Dix cas pour couvrir le spectre des Knowledge Graphs

Pourquoi ? Quel est l’enjeu et quels sont les bénéfices, pour qui ? Ce sont des questions à poser à l’initiation de tout projet, avant d’envisager les moyens. Les knowledge graphs industriels ne dérogent pas à cette règle. D’une part, ils ne conviennent pas à tous les besoins liés à l’exploitation ou à la production de connaissances. D’autre part, quand leur usage est justifié, l’architecture cible n’est pas unifiée pour tous les cas de figure. Le spectre des Knowledge Graph est large. En effet, les solutions dépendent de critères tels que la disponibilité et la qualité des sources, les volumes, la temporalité des informations (dont fréquence de mise à jour), le niveau de formalisation logique, l’enjeu d’interopérabilité en système ouvert, les accès et les modes d’exploration souhaités, etc.

Pour montrer à l’œuvre ces variations, cet article de la série des bonnes pratiques s’appuie sur dix cas d’usage industriels dont je publierai le détail au fil de cette fin d’été. C’est une façon concrète d’illustrer la nécessité de penser en termes de besoins et d’architecture logique avant de se focaliser sur des comparaisons de solutions. Celles-ci n’ont d’ailleurs de pertinence qu’une fois des exigences bien énoncées.

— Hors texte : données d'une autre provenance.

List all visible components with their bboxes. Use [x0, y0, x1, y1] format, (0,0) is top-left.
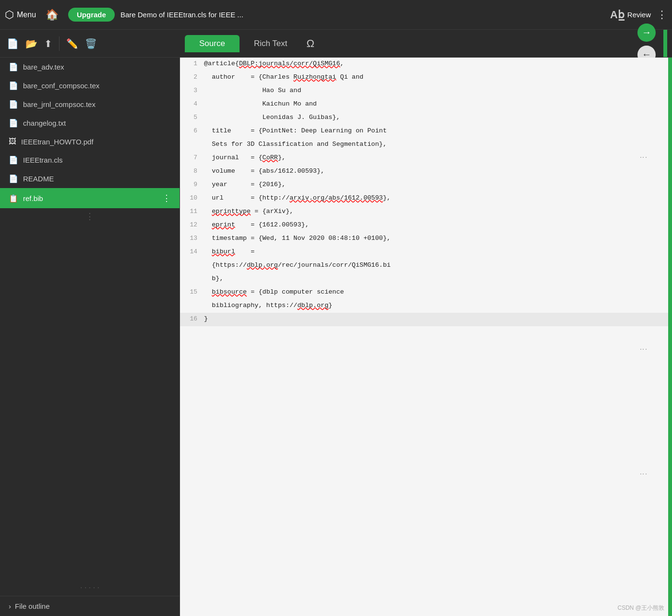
line-num-15b	[180, 299, 204, 313]
line-content-12: eprint = {1612.00593},	[204, 219, 672, 232]
omega-button[interactable]: Ω	[301, 36, 319, 52]
overleaf-icon: ⬡	[5, 9, 14, 21]
file-item-bare-adv[interactable]: 📄 bare_adv.tex	[0, 58, 180, 76]
line-num-14b	[180, 259, 204, 272]
line-num-11: 11	[180, 205, 204, 219]
code-line-9: 9 year = {2016},	[180, 178, 672, 192]
code-line-10: 10 url = {http://arxiv.org/abs/1612.0059…	[180, 192, 672, 205]
code-editor-area[interactable]: 1 @article{DBLP:journals/corr/QiSMG16, 2…	[180, 58, 672, 616]
open-folder-icon[interactable]: 📂	[25, 38, 37, 49]
review-label: Review	[627, 11, 651, 19]
file-readme-icon: 📄	[9, 174, 18, 183]
toolbar-left: 📄 📂 ⬆ ✏️ 🗑️	[0, 36, 180, 51]
line-content-6b: Sets for 3D Classification and Segmentat…	[204, 138, 672, 152]
code-editor[interactable]: 1 @article{DBLP:journals/corr/QiSMG16, 2…	[180, 58, 672, 616]
code-line-6a: 6 title = {PointNet: Deep Learning on Po…	[180, 125, 672, 138]
file-bib-icon: 📋	[9, 194, 18, 203]
menu-label: Menu	[17, 11, 36, 19]
line-content-6a: title = {PointNet: Deep Learning on Poin…	[204, 125, 672, 138]
file-txt-icon: 📄	[9, 118, 18, 128]
file-tex-icon: 📄	[9, 62, 18, 71]
file-item-bare-conf[interactable]: 📄 bare_conf_compsoc.tex	[0, 76, 180, 95]
line-num-6b	[180, 138, 204, 152]
line-content-4: Kaichun Mo and	[204, 98, 672, 111]
review-icon: Ab̲	[610, 9, 624, 21]
line-num-3: 3	[180, 84, 204, 98]
upgrade-button[interactable]: Upgrade	[68, 8, 115, 22]
upload-icon[interactable]: ⬆	[44, 38, 52, 49]
code-line-11: 11 eprinttype = {arXiv},	[180, 205, 672, 219]
menu-button[interactable]: ⬡ Menu	[5, 9, 36, 21]
code-line-15b: bibliography, https://dblp.org}	[180, 299, 672, 313]
file-item-readme[interactable]: 📄 README	[0, 169, 180, 188]
navbar: ⬡ Menu 🏠 Upgrade Bare Demo of IEEEtran.c…	[0, 0, 672, 30]
line-content-2: author = {Charles Ruizhongtai Qi and	[204, 71, 672, 84]
file-item-refbib[interactable]: 📋 ref.bib ⋮	[0, 188, 180, 208]
nav-extra-icon[interactable]: ⋮	[657, 9, 667, 21]
line-content-15a: bibsource = {dblp computer science	[204, 286, 672, 299]
delete-icon[interactable]: 🗑️	[85, 38, 97, 49]
code-line-12: 12 eprint = {1612.00593},	[180, 219, 672, 232]
line-num-12: 12	[180, 219, 204, 232]
file-tex-icon: 📄	[9, 100, 18, 109]
line-num-6: 6	[180, 125, 204, 138]
file-name-bare-conf: bare_conf_compsoc.tex	[23, 82, 171, 90]
line-content-14b: {https://dblp.org/rec/journals/corr/QiSM…	[204, 259, 672, 272]
file-item-cls[interactable]: 📄 IEEEtran.cls	[0, 151, 180, 169]
code-line-4: 4 Kaichun Mo and	[180, 98, 672, 111]
code-line-2: 2 author = {Charles Ruizhongtai Qi and	[180, 71, 672, 84]
file-item-howto[interactable]: 🖼 IEEEtran_HOWTO.pdf	[0, 132, 180, 151]
navigate-right-button[interactable]: →	[637, 24, 656, 42]
line-content-16: }	[204, 313, 672, 326]
line-content-8: volume = {abs/1612.00593},	[204, 165, 672, 178]
line-num-15: 15	[180, 286, 204, 299]
green-accent-bar	[663, 30, 667, 57]
code-line-8: 8 volume = {abs/1612.00593},	[180, 165, 672, 178]
line-num-4: 4	[180, 98, 204, 111]
code-line-3: 3 Hao Su and	[180, 84, 672, 98]
main-content: 📄 bare_adv.tex 📄 bare_conf_compsoc.tex 📄…	[0, 58, 672, 616]
file-list: 📄 bare_adv.tex 📄 bare_conf_compsoc.tex 📄…	[0, 58, 180, 580]
code-line-6b: Sets for 3D Classification and Segmentat…	[180, 138, 672, 152]
edit-icon[interactable]: ✏️	[66, 38, 78, 49]
code-line-14b: {https://dblp.org/rec/journals/corr/QiSM…	[180, 259, 672, 272]
review-button[interactable]: Ab̲ Review	[610, 9, 651, 21]
tab-richtext[interactable]: Rich Text	[240, 35, 302, 52]
toolbar: 📄 📂 ⬆ ✏️ 🗑️ Source Rich Text Ω → ←	[0, 30, 672, 58]
tab-source[interactable]: Source	[185, 35, 240, 52]
code-line-14a: 14 biburl =	[180, 246, 672, 259]
file-pdf-icon: 🖼	[9, 137, 16, 146]
line-num-9: 9	[180, 178, 204, 192]
code-line-14c: b},	[180, 272, 672, 286]
line-num-7: 7	[180, 152, 204, 165]
chevron-right-icon: ›	[9, 602, 11, 610]
line-num-10: 10	[180, 192, 204, 205]
code-line-13: 13 timestamp = {Wed, 11 Nov 2020 08:48:1…	[180, 232, 672, 246]
code-line-15a: 15 bibsource = {dblp computer science	[180, 286, 672, 299]
line-content-7: journal = {CoRR},	[204, 152, 672, 165]
file-item-bare-jrnl[interactable]: 📄 bare_jrnl_compsoc.tex	[0, 95, 180, 114]
file-name-refbib: ref.bib	[23, 194, 157, 202]
file-name-bare-jrnl: bare_jrnl_compsoc.tex	[23, 100, 171, 108]
file-name-cls: IEEEtran.cls	[23, 156, 171, 164]
line-num-1: 1	[180, 58, 204, 71]
code-line-5: 5 Leonidas J. Guibas},	[180, 111, 672, 125]
right-dots-top: ⋮	[639, 154, 648, 161]
green-right-accent	[668, 58, 672, 616]
line-num-13: 13	[180, 232, 204, 246]
file-context-menu-icon[interactable]: ⋮	[162, 193, 171, 203]
file-name-changelog: changelog.txt	[23, 119, 171, 127]
home-button[interactable]: 🏠	[42, 7, 62, 23]
file-item-changelog[interactable]: 📄 changelog.txt	[0, 114, 180, 132]
line-num-2: 2	[180, 71, 204, 84]
new-file-icon[interactable]: 📄	[7, 38, 19, 49]
right-dots-mid: ⋮	[639, 345, 648, 353]
file-outline-button[interactable]: › File outline	[0, 596, 180, 616]
file-name-readme: README	[23, 175, 171, 183]
line-content-3: Hao Su and	[204, 84, 672, 98]
watermark: CSDN @王小熊敦	[617, 604, 664, 612]
code-line-16: 16 }	[180, 313, 672, 326]
line-num-14: 14	[180, 246, 204, 259]
file-name-bare-adv: bare_adv.tex	[23, 63, 171, 71]
line-content-9: year = {2016},	[204, 178, 672, 192]
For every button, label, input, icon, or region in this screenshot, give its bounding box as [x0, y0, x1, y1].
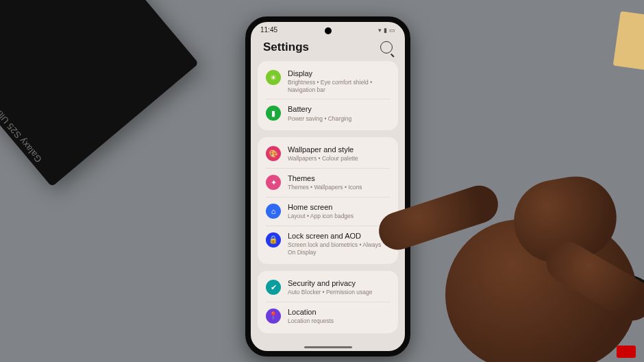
- settings-item-subtitle: Brightness • Eye comfort shield • Naviga…: [288, 79, 390, 93]
- settings-item[interactable]: ✔Security and privacyAuto Blocker • Perm…: [258, 274, 398, 302]
- settings-item[interactable]: ▮BatteryPower saving • Charging: [258, 99, 398, 128]
- sun-icon: ☀: [266, 70, 281, 85]
- signal-icon: ▮: [384, 27, 387, 34]
- search-icon[interactable]: [380, 41, 393, 53]
- settings-item-label: Location: [288, 308, 390, 317]
- status-time: 11:45: [260, 26, 277, 34]
- photo-scene: Galaxy S25 Ultra 11:45 ▾ ▮ ▭ Settings ☀D…: [0, 0, 644, 362]
- settings-item[interactable]: 🔒Lock screen and AODScreen lock and biom…: [258, 226, 398, 261]
- settings-item-subtitle: Auto Blocker • Permission usage: [288, 289, 390, 296]
- settings-item[interactable]: ✦ThemesThemes • Wallpapers • Icons: [258, 169, 398, 197]
- settings-item-label: Home screen: [288, 203, 390, 212]
- settings-item[interactable]: ⌂Home screenLayout • App icon badges: [258, 197, 398, 226]
- pin-icon: 📍: [266, 309, 281, 324]
- settings-group: ✔Security and privacyAuto Blocker • Perm…: [258, 271, 398, 333]
- settings-group: 🎨Wallpaper and styleWallpapers • Colour …: [258, 137, 398, 264]
- phone-frame: 11:45 ▾ ▮ ▭ Settings ☀DisplayBrightness …: [245, 16, 410, 357]
- home-icon: ⌂: [266, 204, 281, 219]
- battery-icon-status: ▭: [389, 27, 395, 34]
- brush-icon: ✦: [266, 175, 281, 190]
- status-icons: ▾ ▮ ▭: [378, 27, 395, 34]
- gesture-bar: [304, 346, 352, 348]
- wood-prop: [613, 11, 644, 71]
- settings-item-label: Lock screen and AOD: [288, 232, 390, 241]
- settings-item-subtitle: Location requests: [288, 317, 390, 325]
- settings-item[interactable]: 📍LocationLocation requests: [258, 302, 398, 330]
- settings-item-label: Themes: [288, 174, 390, 183]
- product-box: Galaxy S25 Ultra: [0, 0, 199, 187]
- settings-item-subtitle: Wallpapers • Colour palette: [288, 155, 390, 162]
- settings-list[interactable]: ☀DisplayBrightness • Eye comfort shield …: [251, 61, 405, 335]
- page-title: Settings: [263, 40, 309, 54]
- palette-icon: 🎨: [266, 146, 281, 161]
- settings-item-label: Security and privacy: [288, 279, 390, 288]
- front-camera-icon: [325, 27, 332, 34]
- battery-icon: ▮: [266, 106, 281, 121]
- watermark: [617, 346, 636, 358]
- settings-item-subtitle: Screen lock and biometrics • Always On D…: [288, 241, 390, 256]
- settings-item[interactable]: ☀DisplayBrightness • Eye comfort shield …: [258, 64, 398, 99]
- settings-item-subtitle: Layout • App icon badges: [288, 213, 390, 220]
- settings-item-label: Wallpaper and style: [288, 145, 390, 154]
- wifi-icon: ▾: [378, 27, 382, 34]
- header: Settings: [251, 35, 405, 61]
- lock-icon: 🔒: [266, 232, 281, 248]
- settings-item-subtitle: Power saving • Charging: [288, 115, 390, 123]
- shield-icon: ✔: [266, 280, 281, 295]
- settings-item-label: Battery: [288, 105, 390, 114]
- settings-item-label: Display: [288, 69, 390, 78]
- settings-group: ☀DisplayBrightness • Eye comfort shield …: [258, 61, 398, 130]
- settings-item-subtitle: Themes • Wallpapers • Icons: [288, 184, 390, 191]
- settings-item[interactable]: 🎨Wallpaper and styleWallpapers • Colour …: [258, 140, 398, 168]
- product-box-label: Galaxy S25 Ultra: [0, 104, 44, 165]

Définition prise d’un Knowledge Graph

Dans cet article, un Knowledge Graph est l’association d’un schéma de représentation logique d’une expertise et des faits en rapport avec cette représentation.

Le niveau de « connaissance » d‘un « knowledge graph », c’est la capacité à déduire de nouveaux faits à partir de données existantes en se basant sur des règles d’inférence ou des axiomes d’ontologies. Déclaratifs, et non calculés par des algorithmes, ces derniers ajoutent de nouvelles informations au jeu de données existant, apportant du contexte et des connaissances.

Stocker des données sous forme de graphe, en construisant un modèle après coup, par apprentissage d’une structure sur des volumes de relations entre données, est-ce que c’est constituer un Knowledge Graph ? Si on part du principe d’une structuration, via formalisme logique, de la connaissance préexistante sous forme de graphe orienté, avec consensus de la représentation chez les experts, non.

C’est une approche distincte de la « graph intelligence », basée sur l’apprentissage inductif sur les structures topologiques. En effet, des techniques d’IA permettent d’analyser, apprendre et extraire des motifs à partir de données structurées en graphes en utilisant des réseaux de neurones, des méthodes d’embedding et de l’apprentissage automatique basé sur les graphes. L’une est une approche de raisonnement sémantique et déductif, l’autre analytique.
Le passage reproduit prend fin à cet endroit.